What you will do:
Copy out the lines below that hold the word "Testing".

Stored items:

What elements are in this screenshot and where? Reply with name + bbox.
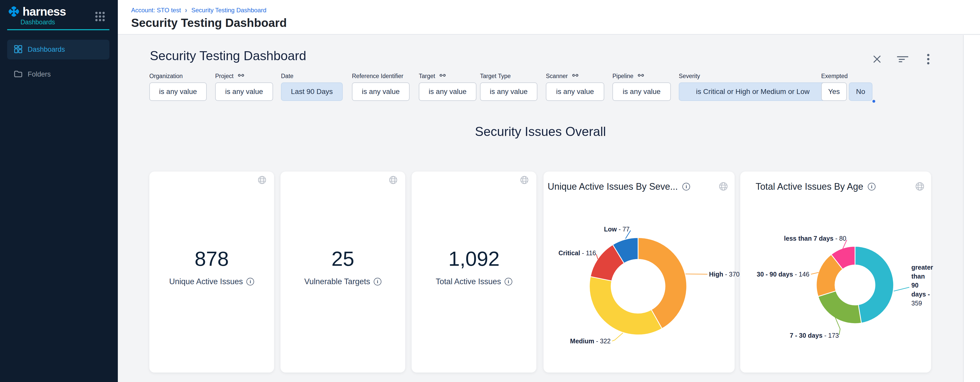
filter-organization: Organization is any value	[150, 72, 207, 101]
metric-value: 878	[150, 247, 274, 271]
globe-icon[interactable]	[258, 176, 266, 185]
sidebar-item-folders[interactable]: Folders	[7, 65, 109, 84]
product-name: Dashboards	[21, 18, 55, 26]
info-icon[interactable]: i	[504, 278, 512, 285]
filter-severity: Severity is Critical or High or Medium o…	[679, 72, 827, 101]
filter-label: Organization	[150, 72, 207, 80]
slice-label-High: High - 370	[709, 271, 740, 278]
sidebar-item-label: Folders	[28, 70, 51, 78]
chart-card-issues-by-severity[interactable]: Unique Active Issues By Seve... i High -…	[544, 171, 735, 372]
filter-target-type: Target Type is any value	[480, 72, 538, 101]
filter-value-chip[interactable]: is any value	[215, 82, 273, 101]
filter-value-chip[interactable]: Last 90 Days	[281, 82, 343, 101]
metric-label: Unique Active Issuesi	[150, 277, 274, 286]
sidebar-divider	[7, 29, 109, 30]
slice-label-30---90-days: 30 - 90 days - 146	[757, 271, 810, 278]
filter-label: Target	[419, 72, 476, 80]
chevron-right-icon: ›	[185, 6, 187, 14]
slice-label-greater-than-90-days: greaterthan90days -359	[912, 263, 933, 308]
filter-project: Project is any value	[215, 72, 273, 101]
scrollbar-track[interactable]	[963, 35, 980, 382]
link-icon	[571, 71, 579, 81]
filter-scanner: Scanner is any value	[546, 72, 604, 101]
filter-value-chip[interactable]: is any value	[480, 82, 538, 101]
cursor-dot	[872, 100, 875, 103]
label-connector	[596, 254, 598, 259]
filter-reference-identifier: Reference Identifier is any value	[352, 72, 410, 101]
dashboard-content: Security Testing Dashboard Organization …	[118, 35, 980, 382]
globe-icon[interactable]	[389, 176, 398, 185]
filter-label: Reference Identifier	[352, 72, 410, 80]
dashboards-icon	[14, 45, 22, 54]
metric-label: Total Active Issuesi	[412, 277, 536, 286]
slice-label-Medium: Medium - 322	[570, 338, 611, 345]
link-icon	[637, 71, 645, 81]
metric-value: 25	[280, 247, 405, 271]
exempted-no-button[interactable]: No	[849, 82, 872, 101]
breadcrumb-page-link[interactable]: Security Testing Dashboard	[191, 7, 266, 14]
filter-label: Scanner	[546, 72, 604, 80]
link-icon	[237, 71, 245, 81]
sidebar: harness Dashboards Dashboards Folders	[0, 0, 118, 382]
slice-label-less-than-7-days: less than 7 days - 80	[784, 235, 846, 242]
info-icon[interactable]: i	[374, 278, 382, 285]
metric-card-total-active-issues[interactable]: 1,092 Total Active Issuesi	[412, 171, 536, 372]
label-connector	[894, 287, 909, 291]
filter-exempted: Exempted Yes No	[821, 72, 872, 101]
filter-value-chip[interactable]: is any value	[150, 82, 207, 101]
filter-date: Date Last 90 Days	[281, 72, 343, 101]
metric-card-vulnerable-targets[interactable]: 25 Vulnerable Targetsi	[280, 171, 405, 372]
dashboard-title: Security Testing Dashboard	[150, 48, 306, 63]
filter-value-chip[interactable]: is any value	[352, 82, 410, 101]
filter-value-chip[interactable]: is any value	[612, 82, 671, 101]
filter-label: Project	[215, 72, 273, 80]
metric-label: Vulnerable Targetsi	[280, 277, 405, 286]
breadcrumb: Account: STO test › Security Testing Das…	[131, 6, 266, 14]
slice-label-7---30-days: 7 - 30 days - 173	[790, 332, 839, 339]
folder-icon	[14, 70, 22, 79]
filter-label: Exempted	[821, 72, 872, 80]
filter-label: Severity	[679, 72, 827, 80]
filter-pipeline: Pipeline is any value	[612, 72, 671, 101]
filter-value-chip[interactable]: is any value	[419, 82, 476, 101]
label-connector	[612, 333, 623, 341]
brand-name: harness	[22, 5, 66, 18]
close-icon[interactable]	[872, 54, 883, 65]
dashboard-toolbar	[872, 54, 934, 65]
donut-slice-7---30-days[interactable]	[818, 291, 861, 323]
page-title: Security Testing Dashboard	[131, 16, 287, 30]
globe-icon[interactable]	[520, 176, 529, 185]
filter-label: Target Type	[480, 72, 538, 80]
kebab-menu-icon[interactable]	[923, 54, 934, 65]
info-icon[interactable]: i	[247, 278, 254, 285]
breadcrumb-account-link[interactable]: Account: STO test	[131, 7, 181, 14]
link-icon	[439, 71, 447, 81]
filter-value-chip[interactable]: is any value	[546, 82, 604, 101]
filter-label: Date	[281, 72, 343, 80]
slice-label-Critical: Critical - 116	[558, 249, 596, 257]
donut-slice-greater-than-90-days[interactable]	[855, 246, 894, 323]
chart-card-issues-by-age[interactable]: Total Active Issues By Age i greaterthan…	[740, 171, 931, 372]
app-switcher-icon[interactable]	[95, 12, 105, 21]
filter-value-chip[interactable]: is Critical or High or Medium or Low	[679, 82, 827, 101]
section-title: Security Issues Overall	[150, 124, 931, 139]
label-connector	[811, 273, 819, 274]
filter-label: Pipeline	[612, 72, 671, 80]
filter-icon[interactable]	[897, 54, 908, 65]
filter-target: Target is any value	[419, 72, 476, 101]
sidebar-item-label: Dashboards	[28, 46, 65, 54]
slice-label-Low: Low - 77	[604, 225, 630, 233]
sidebar-item-dashboards[interactable]: Dashboards	[7, 40, 109, 59]
page-header: Account: STO test › Security Testing Das…	[118, 0, 980, 35]
exempted-yes-button[interactable]: Yes	[821, 82, 847, 101]
metric-card-unique-active-issues[interactable]: 878 Unique Active Issuesi	[150, 171, 274, 372]
metric-value: 1,092	[412, 247, 536, 271]
harness-logo-icon[interactable]	[7, 5, 21, 18]
donut-slice-Medium[interactable]	[589, 276, 662, 335]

Task answer:
dashboard-content: Security Testing Dashboard Organization …	[118, 35, 980, 382]
breadcrumb-page-link[interactable]: Security Testing Dashboard	[191, 7, 266, 14]
dashboard-title: Security Testing Dashboard	[150, 48, 306, 63]
breadcrumb: Account: STO test › Security Testing Das…	[131, 6, 266, 14]
page-title: Security Testing Dashboard	[131, 16, 287, 30]
page-header: Account: STO test › Security Testing Das…	[118, 0, 980, 35]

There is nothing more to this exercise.